Hash Tables Flashcards

Question 1

Q

Hashing

Answer

A

A technique used for performing insertions, deletions, and searches on constant average time
Tree operations that require any ordering information among the elements are not supported efficiently

Question 2

Q

Hashing Data Structure

Answer

A

Hash Table (generalization of ordinary arrays) is used to implement hashing.

Question 3

Q

Hash Table Components

Answer

A

Key and entry

Question 4

Q

How to find an entry?

Answer

A

To find an entry in the table, you only need to know the content of one of the fields (not all of them).
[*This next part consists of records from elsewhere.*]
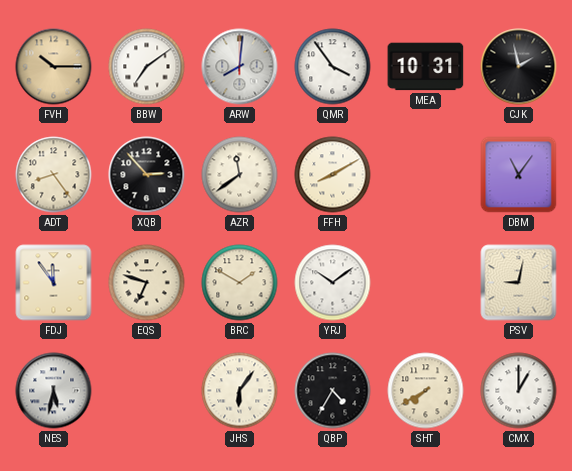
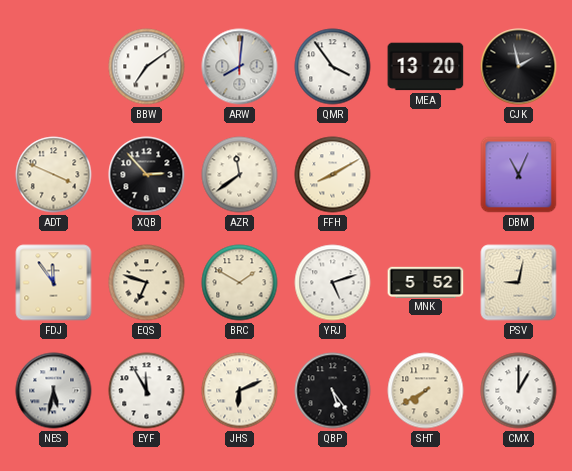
FVH: 10:15 -> none
MEA: 10:31 -> 13:20
ADT: 8:24 -> 3:49
DBM: 11:06 -> 11:04
YRJ: 10:09 -> 5:12
MNK: none -> 5:52
EYF: none -> 11:55
JHS: 6:06 -> 6:11
QBP: 4:35 -> 5:24
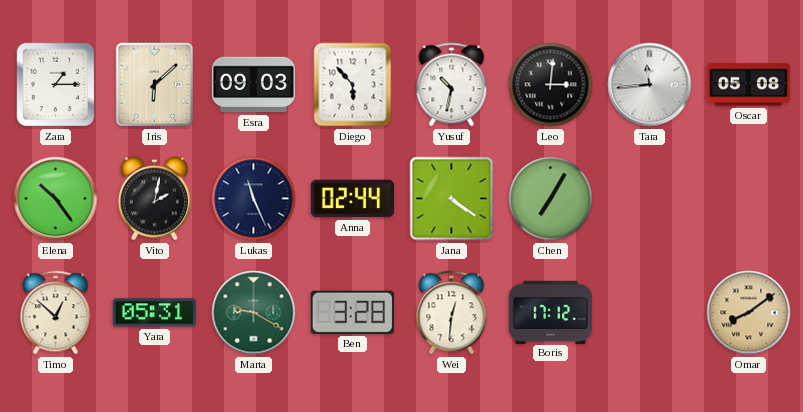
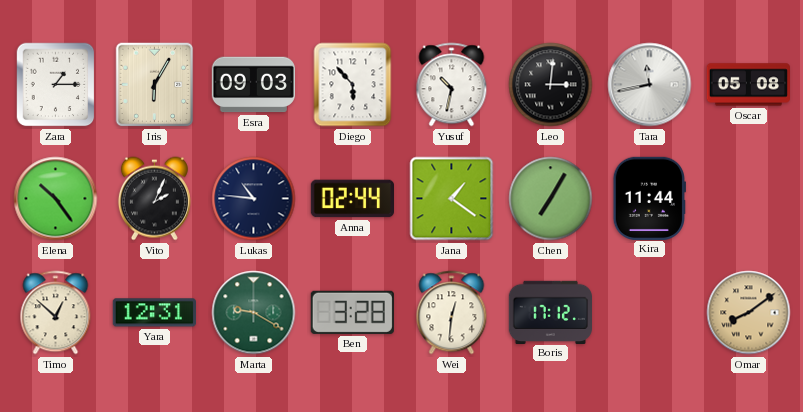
Iris: 6:08 -> 6:05
Tara: 11:44 -> 11:43
Vito: 2:02 -> 2:04
Lukas: 11:26 -> 10:46
Jana: 4:21 -> 1:21
Kira: none -> 11:44
Yara: 05:31 -> 12:31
This field is called key
Ideally, a key uniquely identifies an entry

Question 5

Q

Direct Adress table

Answer

A

-Direct-address tables are ordinary arrays

Facilitate direct addressing
Element whose key is k is obtained by indexing into the kth position of the array
It is applicable when we can afford to allocate an array with one position for every possible key
Insert/Delete/Search can be implemented to take O(1) time

Question 6

Q

Disadvantage of direct-address table

Answer

A

The disadvantage is that we could end up with a big array that has a lot of empty space. This wastes lots of memory. The bigger we scale, the worse this problem gets.

Question 7

Q

Cons direct-address table

Answer

A

If U is large, then a direct-address table T of size |U| is impractical or impossible (considering memory)
->The range of keys determines the size of T

-The set K could be so small relative to U that most of the allocated space is wasted

Question 8

Q

Direct-Address table vs. Hash Table

Answer

A

-Direct-address table
o Element with key k is stored in slot k

-Hash table
o Use hash function h(k) to compute the slot where k will be inserted

Question 9

Q

Hash table big idea

Answer

A

We can make the array smaller, and use the hash function to select which slot
we put our values into. For example the hash function = modulus function
Basically, we are compressing the domain of our keys so that they fit into the array

Question 10

Q

Hash table size

Answer

A

-The size of the hash table is proportional to |K|
o We lose the direct-addressing ability
o We need to define functions that map keys to slots of the hash table

Question 11

Q

Hash function definition

Answer

A

-A hash function h transforms a key k into a number that is used as an index in an array to locate the desired location (“bucket” or “slot”)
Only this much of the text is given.